Tamás Hajagos

Personal information
- Date of birth: 10 May 1996 (age 29)
- Place of birth: Vrbas, Serbia
- Height: 1.81 m (5 ft 11 in)
- Position: Goalkeeper

Team information
- Current team: III. Kerületi TVE

Senior career*
- Years: Team / Apps / (Gls)
- 2015: Szeged-Csanád / 9 / (0)
- 2016–2018: TSC
- 2019–2022: Szentlőrinci SE / 62 / (0)
- 2022: Nagykanizsa FC / 18 / (0)
- 2023–: III. Kerületi TVE / 19 / (0)

International career
- Délvidék

= Tamás Hajagos =

Serbian footballer (born 1996)

Tamás Hajagos (born 10 May 1996) is a footballer who plays as a goalkeeper for III. Kerületi TVE.

==Early life==

Hajagos is a native of Vojvodina, Serbia. He played as a field player for five years before becoming a goalkeeper. He grew up supporting idolizing Spain international Pepe Reina.

==Club career==

In 2019, he signed for Hungarian side Szentlőrinci SE, where he was regarded as an important played for the club. He then helped the club avoid relegation the first season after promotion, keeping ten clean sheets during the season.
In 2022, he signed for Hungarian side Nagykanizsa FC, where he alternated matches with Hungarian goalkeeper Bence Borsi.

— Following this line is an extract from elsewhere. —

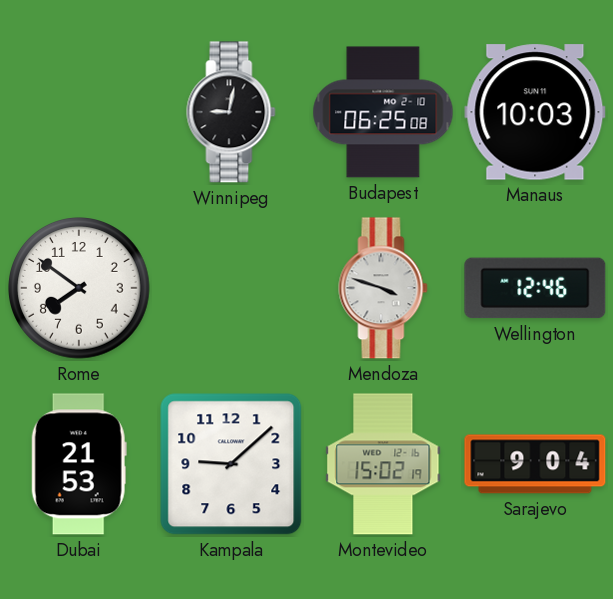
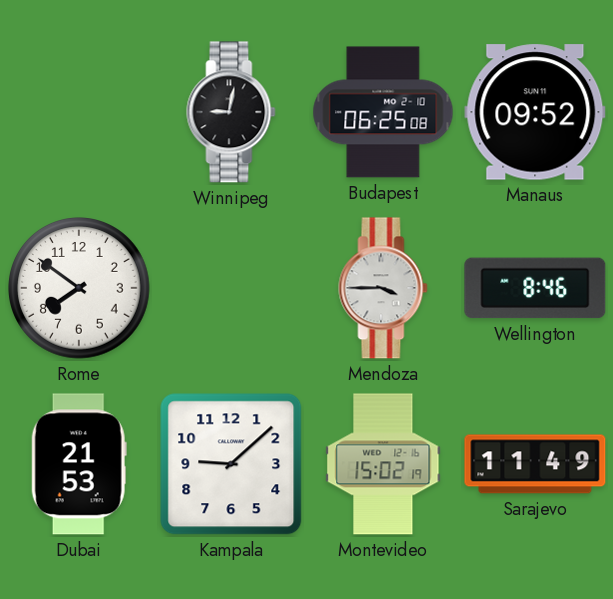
Manaus: 10:03 -> 09:52
Mendoza: 3:48 -> 3:45
Wellington: 12:46 -> 8:46
Sarajevo: 9:04 -> 11:49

In 2023, he signed for Hungarian side III. Kerületi TVE.

==International career==

Hajagos played for the Délvidék football team during the 2018 CONIFA World Football Cup qualification.

==Style of play==

Hajagos mainly operates as a goalkeeper and is known for his leadership.

==Personal life==

Hajagos has been a supporter of English Premier League side Liverpool.